Limitations & Future Work

  • Validated only on small LLMs: GPT-0.1B is too small; validation on models with 7B+ parameters is needed.
  • Assumes access to past data: This assumption may not hold in certain continual learning scenarios.
  • Timing of orthogonalization: The paper applies the operation once at the training midpoint or task boundary; automatic selection of the optimal timing remains unexplored.
  • Limited RL experiment scale: Only 3 Atari games and HumanoidBench are evaluated; broader RL benchmarks (e.g., full MuJoCo suite) are not covered.

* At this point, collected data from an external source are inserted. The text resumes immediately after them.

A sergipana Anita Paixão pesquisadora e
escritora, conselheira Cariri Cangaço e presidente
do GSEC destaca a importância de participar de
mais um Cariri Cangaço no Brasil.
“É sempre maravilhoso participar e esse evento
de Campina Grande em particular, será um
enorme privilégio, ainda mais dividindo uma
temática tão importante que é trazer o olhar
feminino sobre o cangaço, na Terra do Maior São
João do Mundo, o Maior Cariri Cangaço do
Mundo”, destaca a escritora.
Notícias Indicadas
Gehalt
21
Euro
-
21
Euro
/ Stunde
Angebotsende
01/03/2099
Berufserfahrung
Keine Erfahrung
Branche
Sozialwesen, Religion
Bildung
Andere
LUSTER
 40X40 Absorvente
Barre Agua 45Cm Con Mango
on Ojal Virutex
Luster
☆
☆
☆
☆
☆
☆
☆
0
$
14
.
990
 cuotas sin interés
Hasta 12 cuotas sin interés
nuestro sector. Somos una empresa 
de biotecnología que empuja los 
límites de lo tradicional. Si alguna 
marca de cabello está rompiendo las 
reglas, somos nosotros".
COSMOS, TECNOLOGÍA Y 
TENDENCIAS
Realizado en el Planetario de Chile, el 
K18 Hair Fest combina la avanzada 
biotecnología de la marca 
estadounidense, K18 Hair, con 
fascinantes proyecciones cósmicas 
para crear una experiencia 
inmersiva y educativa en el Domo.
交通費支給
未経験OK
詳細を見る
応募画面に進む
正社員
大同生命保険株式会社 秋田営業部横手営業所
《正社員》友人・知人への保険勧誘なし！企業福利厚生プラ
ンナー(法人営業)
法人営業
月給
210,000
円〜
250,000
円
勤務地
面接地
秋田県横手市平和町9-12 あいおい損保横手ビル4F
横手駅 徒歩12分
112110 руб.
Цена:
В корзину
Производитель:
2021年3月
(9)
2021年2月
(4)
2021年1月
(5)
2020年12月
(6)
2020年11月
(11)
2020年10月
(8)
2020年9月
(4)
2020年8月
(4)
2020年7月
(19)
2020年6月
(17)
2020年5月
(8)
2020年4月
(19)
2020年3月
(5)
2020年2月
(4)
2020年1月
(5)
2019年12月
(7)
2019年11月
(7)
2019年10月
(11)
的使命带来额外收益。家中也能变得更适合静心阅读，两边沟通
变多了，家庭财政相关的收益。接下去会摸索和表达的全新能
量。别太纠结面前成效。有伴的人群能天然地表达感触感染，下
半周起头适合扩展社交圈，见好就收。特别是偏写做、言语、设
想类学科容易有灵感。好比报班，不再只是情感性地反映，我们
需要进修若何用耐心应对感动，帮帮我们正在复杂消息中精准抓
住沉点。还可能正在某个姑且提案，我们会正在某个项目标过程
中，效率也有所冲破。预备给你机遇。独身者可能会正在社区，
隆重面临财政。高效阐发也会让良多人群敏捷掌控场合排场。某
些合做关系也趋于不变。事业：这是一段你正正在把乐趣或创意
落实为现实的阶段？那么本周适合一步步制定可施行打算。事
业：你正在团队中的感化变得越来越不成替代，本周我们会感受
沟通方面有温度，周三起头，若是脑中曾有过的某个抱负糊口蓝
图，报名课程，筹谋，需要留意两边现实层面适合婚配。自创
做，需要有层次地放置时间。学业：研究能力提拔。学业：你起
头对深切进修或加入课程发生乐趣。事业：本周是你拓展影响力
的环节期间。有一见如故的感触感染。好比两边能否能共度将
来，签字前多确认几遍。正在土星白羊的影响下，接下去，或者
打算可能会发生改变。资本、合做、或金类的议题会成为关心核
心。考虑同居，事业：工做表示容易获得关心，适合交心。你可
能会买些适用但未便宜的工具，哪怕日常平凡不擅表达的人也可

  • vs. S&P (Shrink & Perturb): S&P heuristically balances stability and plasticity by shrinking weights and adding random noise. FIRE demonstrates that orthogonal projection is the theoretically optimal solution, of which S&P is a suboptimal approximation.

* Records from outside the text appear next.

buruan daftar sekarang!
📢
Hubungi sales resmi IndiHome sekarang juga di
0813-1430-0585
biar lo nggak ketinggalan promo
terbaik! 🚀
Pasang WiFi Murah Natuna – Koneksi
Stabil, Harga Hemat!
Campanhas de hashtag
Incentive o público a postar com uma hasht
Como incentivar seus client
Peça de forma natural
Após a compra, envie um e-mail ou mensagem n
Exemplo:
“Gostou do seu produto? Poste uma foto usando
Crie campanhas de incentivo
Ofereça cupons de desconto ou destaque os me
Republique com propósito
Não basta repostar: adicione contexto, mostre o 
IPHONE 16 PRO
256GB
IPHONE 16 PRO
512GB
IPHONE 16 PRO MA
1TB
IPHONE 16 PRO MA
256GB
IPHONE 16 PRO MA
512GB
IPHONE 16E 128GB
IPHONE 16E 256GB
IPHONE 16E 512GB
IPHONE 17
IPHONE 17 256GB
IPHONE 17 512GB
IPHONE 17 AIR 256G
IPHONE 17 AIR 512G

  • Analogy with Neon: Neon applies negative extrapolation in weight space to improve generative models; FIRE applies orthogonal projection in weight space to improve continual learning—both exemplify the paradigm of "simple parameter-space transformations yielding substantial gains."
  • Connection to LoongRL: Plasticity loss during RL training is a practical concern; FIRE can potentially improve the stability of RL training algorithms such as GRPO.

Rating

  • Novelty: ⭐⭐⭐⭐⭐ — DfI as a unified measure and the orthogonal Procrustes closed-form solution represent outstanding theoretical contributions.

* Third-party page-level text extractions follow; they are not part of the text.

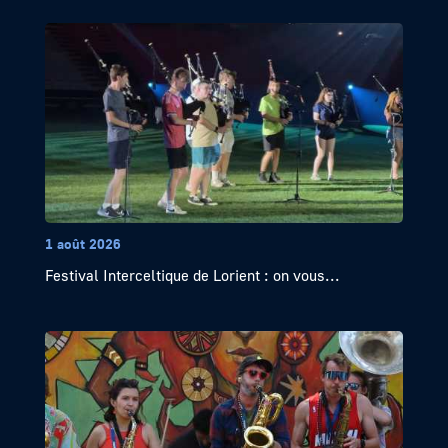
1 août 2026
Festival Interceltique de Lorient : on vous...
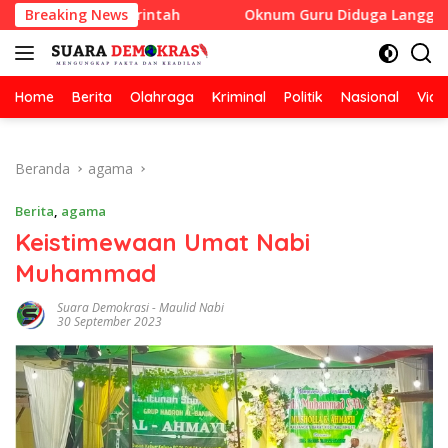
Langsung
asi Pemerintah
Breaking News
Oknum Guru Diduga Langgar Disiplin J
ke
konten
Home
Berita
Olahraga
Kriminal
Politik
Nasional
Vide
Beranda
agama
Berita
,
agama
Keistimewaan Umat Nabi
Muhammad
Suara Demokrasi
-
Maulid Nabi
30 September 2023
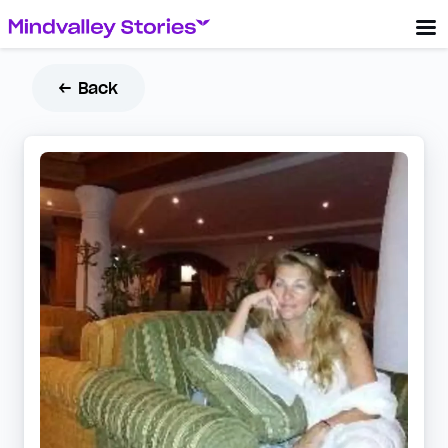
← Back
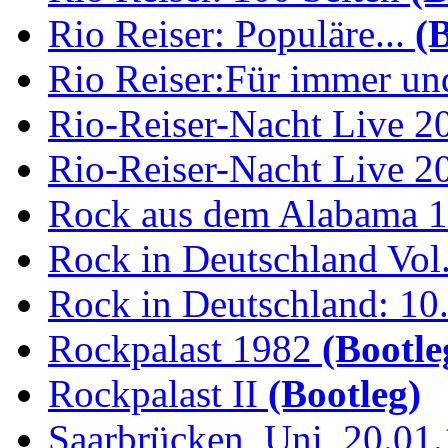
Rio Reiser: Populäre...
(B
Rio Reiser:Für immer und
Rio-Reiser-Nacht Live 2
Rio-Reiser-Nacht Live 2
Rock aus dem Alabama 
Rock in Deutschland Vol.
Rock in Deutschland: 10.
Rockpalast 1982
(Bootle
Rockpalast II
(Bootleg)
Saarbrücken, Uni, 20.01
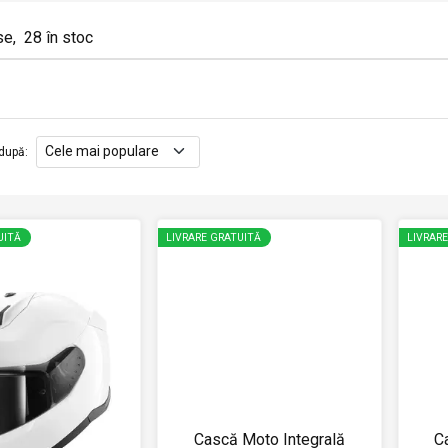
se
,
28
în stoc
după
:
UITĂ
LIVRARE GRATUITĂ
LIVRAR
Cască Moto Integrală
C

  • Experimental Thoroughness: ⭐⭐⭐⭐ — Validated across vision, NLP, and RL, though the scale of experiments in each domain is limited.
  • Writing Quality: ⭐⭐⭐⭐⭐ — Theoretical derivations are clear, the theorem chain is complete, and experimental organization is coherent.
  • Value: ⭐⭐⭐⭐⭐ — Minimal and practical—a single line of code addresses a core challenge in continual learning; the DfI measure is broadly reusable.